HSE publishes long-delayed service plan for 2014

The HSE has said it plans to make €619m in cuts next year, down from an original projection of €666m.

HSE publishes long-delayed service plan for 2014

The HSE has said it plans to make €619m in cuts next year, down from an original projection of €666m.

Just €23m of the projected savings will derive from medical card 'probity review', far shy of the original figure of €133m floated at Budget time.

The figures were revealed this morning as the HSE announced its long-delayed 2014 service plan, which details the exact level of cuts to be imposed in the next 12 months.

The document is usually published within 21 days of the wider government budget, on which it is based.

However, due to serious concerns over the sheer scale of cuts heaped upon the already overstretched service, the 2014 report’s release instead suffered two unprecedented 10-day delays, the latter of which ended at midnight on Monday.

The repeated pushing back of its publication date was caused by a tense stand-off between Health Minister James Reilly and Public Expenditure and Reform Minister Brendan Howlin over the level of proposed cuts.

However speaking in the Dáil this morning, Minister Reilly said he knew from Budget day that he could never deliver up to €133m in savings from medical cards.

"I reiterate my underlying principle, which is that I do not wish to see services cut," Minister Reilly said.

"I wish - and need - to see the cost of those services cut, and that is what this Government is about."

Meanwhile Minister Howlin has said he will fund a once-off, targeted redundancy scheme aimed at administrators in the HSE.

Brendan Howlin says the issue was discussed by the Cabinet yesterday and he will use money from the sale of State assets to pay for the scheme.

"I'm anxious where there is clearly too many administrators - if that is the case, if the HSE have identified and targeted people who are not required in the delivery of services and they propose to me a targeted voluntary redundancy scheme, I will fund it," he said.

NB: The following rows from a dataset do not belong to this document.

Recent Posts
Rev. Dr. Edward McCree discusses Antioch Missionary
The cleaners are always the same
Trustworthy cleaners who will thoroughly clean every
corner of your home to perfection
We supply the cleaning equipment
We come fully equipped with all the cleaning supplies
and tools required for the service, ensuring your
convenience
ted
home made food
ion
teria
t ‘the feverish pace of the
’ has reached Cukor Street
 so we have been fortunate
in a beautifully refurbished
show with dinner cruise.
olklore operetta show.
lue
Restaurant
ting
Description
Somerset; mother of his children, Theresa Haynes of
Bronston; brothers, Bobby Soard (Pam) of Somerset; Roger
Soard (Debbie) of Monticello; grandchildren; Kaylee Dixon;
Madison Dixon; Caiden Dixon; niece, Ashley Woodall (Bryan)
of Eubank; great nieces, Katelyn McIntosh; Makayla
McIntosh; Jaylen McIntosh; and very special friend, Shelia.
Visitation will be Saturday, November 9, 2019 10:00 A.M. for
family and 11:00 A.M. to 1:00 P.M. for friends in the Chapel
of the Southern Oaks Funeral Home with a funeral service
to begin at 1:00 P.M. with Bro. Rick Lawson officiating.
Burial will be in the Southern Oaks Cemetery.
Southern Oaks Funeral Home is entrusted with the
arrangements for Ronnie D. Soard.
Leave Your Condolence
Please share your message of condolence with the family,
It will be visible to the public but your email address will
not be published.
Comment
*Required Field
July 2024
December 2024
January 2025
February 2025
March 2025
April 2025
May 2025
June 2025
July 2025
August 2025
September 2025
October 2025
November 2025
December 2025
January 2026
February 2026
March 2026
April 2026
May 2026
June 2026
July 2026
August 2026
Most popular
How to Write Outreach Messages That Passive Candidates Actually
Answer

The HSE says around 75,000 people will lose medical cards next year.

It says a review of all medical cards currently in issue will result in around 25,000 people losing the cards they already hold.

Another 30,000 will be taken from older people who are now over the income limits for a full medical card.

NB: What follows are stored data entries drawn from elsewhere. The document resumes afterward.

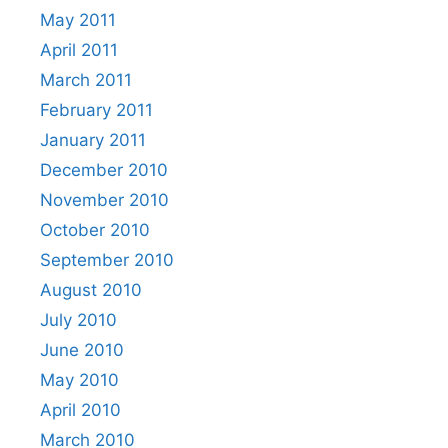
May 2011
April 2011
March 2011
February 2011
January 2011
December 2010
November 2010
October 2010
September 2010
August 2010
July 2010
June 2010
May 2010
April 2010
March 2010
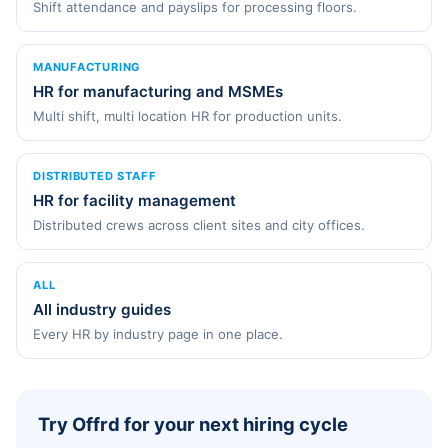
Shift attendance and payslips for processing floors.
MANUFACTURING
HR for manufacturing and MSMEs
Multi shift, multi location HR for production units.
DISTRIBUTED STAFF
HR for facility management
Distributed crews across client sites and city offices.
ALL
All industry guides
Every HR by industry page in one place.
Try Offrd for your next hiring cycle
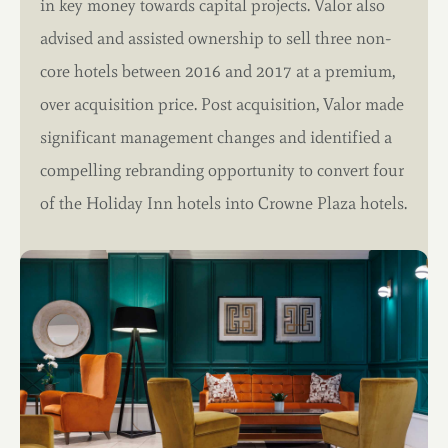
in key money towards capital projects. Valor also
advised and assisted ownership to sell three non-
core hotels between 2016 and 2017 at a premium,
over acquisition price. Post acquisition, Valor made
significant management changes and identified a
compelling rebranding opportunity to convert four
of the Holiday Inn hotels into Crowne Plaza hotels.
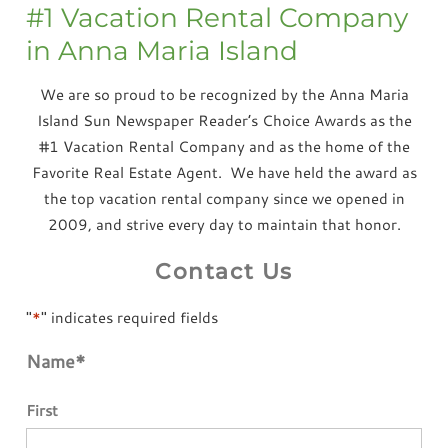
#1 Vacation Rental Company
in Anna Maria Island
We are so proud to be recognized by the Anna Maria
Island Sun Newspaper Reader’s Choice Awards as the
#1 Vacation Rental Company and as the home of the
Favorite Real Estate Agent. We have held the award as
the top vacation rental company since we opened in
2009, and strive every day to maintain that honor.
Contact Us
"
*
" indicates required fields
Name
*
First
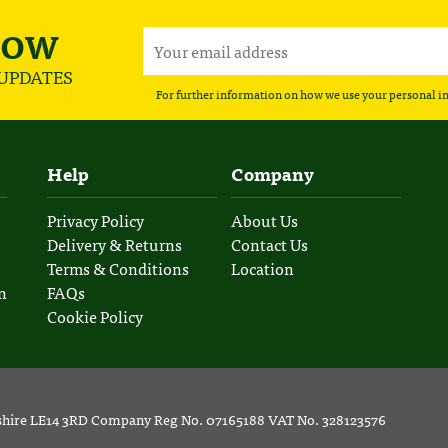
NOW
 UPDATES
For further information on how we use your personal i
Help
Company
Privacy Policy
About Us
Delivery & Returns
Contact Us
Terms & Conditions
Location
n
FAQs
Cookie Policy
rshire LE14 3RD Company Reg No. 07165188 VAT No. 328123576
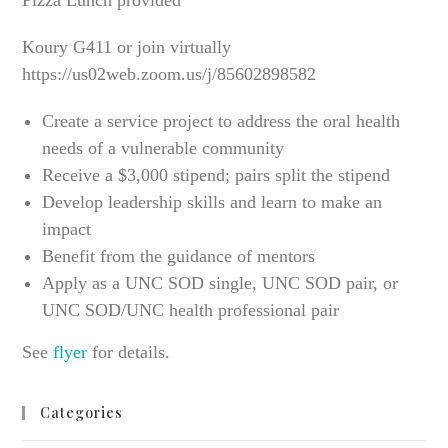
Pizza Lunch provided
Koury G411 or join virtually
https://us02web.zoom.us/j/85602898582
Create a service project to address the oral health
needs of a vulnerable community
Receive a $3,000 stipend; pairs split the stipend
Develop leadership skills and learn to make an
impact
Benefit from the guidance of mentors
Apply as a UNC SOD single, UNC SOD pair, or
UNC SOD/UNC health professional pair
See
flyer
for details.
Categories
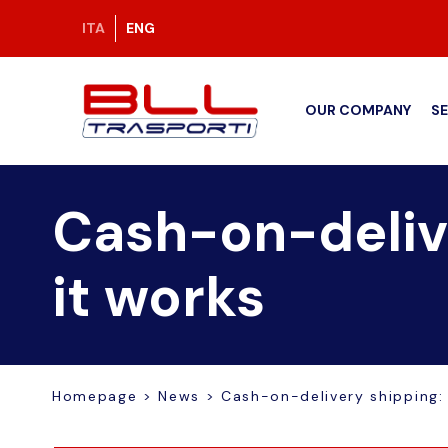
ITA
ENG
OUR COMPANY
S
Cash-on-delive
it works
Homepage
>
News
>
Cash-on-delivery shipping: 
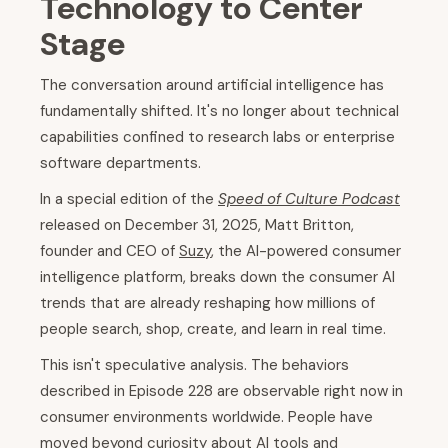
Technology to Center
Stage
The conversation around artificial intelligence has
fundamentally shifted. It's no longer about technical
capabilities confined to research labs or enterprise
software departments.
In a special edition of the
Speed of Culture Podcast
released on December 31, 2025, Matt Britton,
founder and CEO of
Suzy
, the AI-powered consumer
intelligence platform, breaks down the consumer AI
trends that are already reshaping how millions of
people search, shop, create, and learn in real time.
This isn't speculative analysis. The behaviors
described in Episode 228 are observable right now in
consumer environments worldwide. People have
moved beyond curiosity about AI tools and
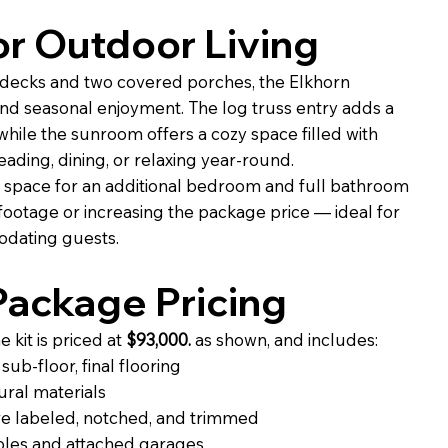
r Outdoor Living
decks and two covered porches, the Elkhorn
nd seasonal enjoyment. The log truss entry adds a
, while the sunroom offers a cozy space filled with
eading, dining, or relaxing year-round.
 space for an additional bedroom and full bathroom
footage or increasing the package price — ideal for
dating guests.
ackage Pricing
kit is priced at
$93,000.
as shown, and includes:
ub-floor, final flooring
ural materials
e labeled, notched, and trimmed
ables and attached garages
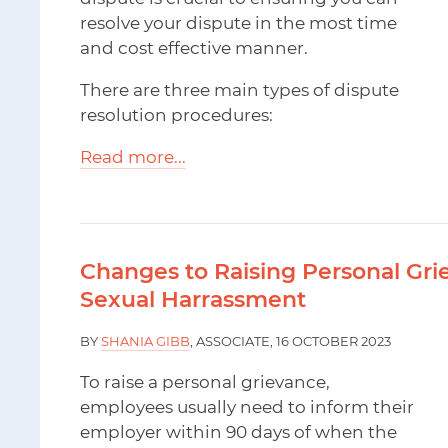
resolve your dispute in the most time
and cost effective manner.
There are three main types of dispute
resolution procedures:
Read more...
Changes to Raising Personal Gri
Sexual Harrassment
BY
SHANIA GIBB
, ASSOCIATE, 16 OCTOBER 2023
To raise a personal grievance,
employees usually need to inform their
employer within 90 days of when the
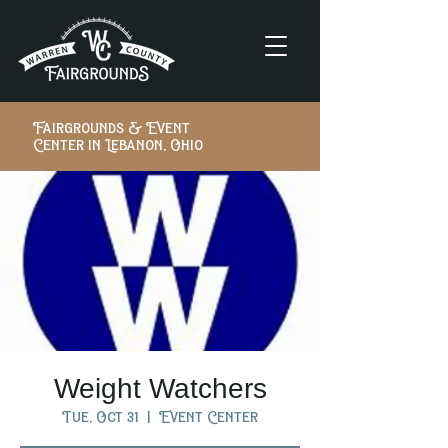
Fairgrounds & Event
Center in Lebanon, Ohio
Weight Watchers
Tue, Oct 31
  |  
Event Center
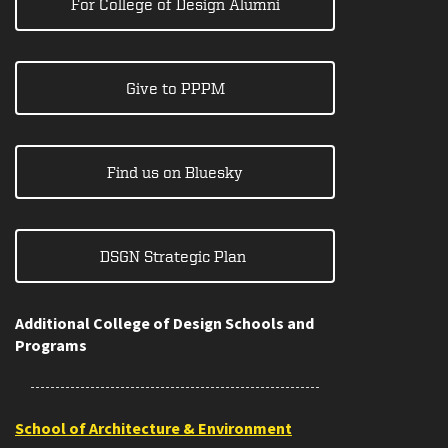
For College of Design Alumni
Give to PPPM
Find us on Bluesky
DSGN Strategic Plan
Additional College of Design Schools and
Programs
School of Architecture & Environment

However the HSE has slashed the amount it expects to save from reviewing medical cards.

Director General Tony O'Brien says the original target set down by government simply could not be achieved.

"In order to completely remove any doubt about the €113m figure, by agreement we're re-allocating from our budget for pension lump sums €63m, and our original target of €20m is increasing by €3m to €23m," he said.

"So instead of €133m, we now have €23m," he added.

Reacting to the details of the service plan, the Irish Medical Organisation (IMO) says the proposals amount to an austerity charter for the health sector, and that the budget for the coming year is simply not adequate to provide the level of care necessary.

The Irish Nurses and Midwives Organisation (INMO) meanwhile said it is deeply concerned about the impact on essential frontline services.

INMO General Secretary Liam Doran said neither his members, or patients, can tolerate more cuts.

"We have got from a place of a very comprehensive service down to one which is deeply uneven, deeply flawed," Mr Doran said.

"The IMNO gets contact every day from member saying they haven't enough staff, they can't meet patient need, they can't deliver the type of quality assured outcomes they want to.

"And now you have a health service plan which is saying you've got to do even more with even less."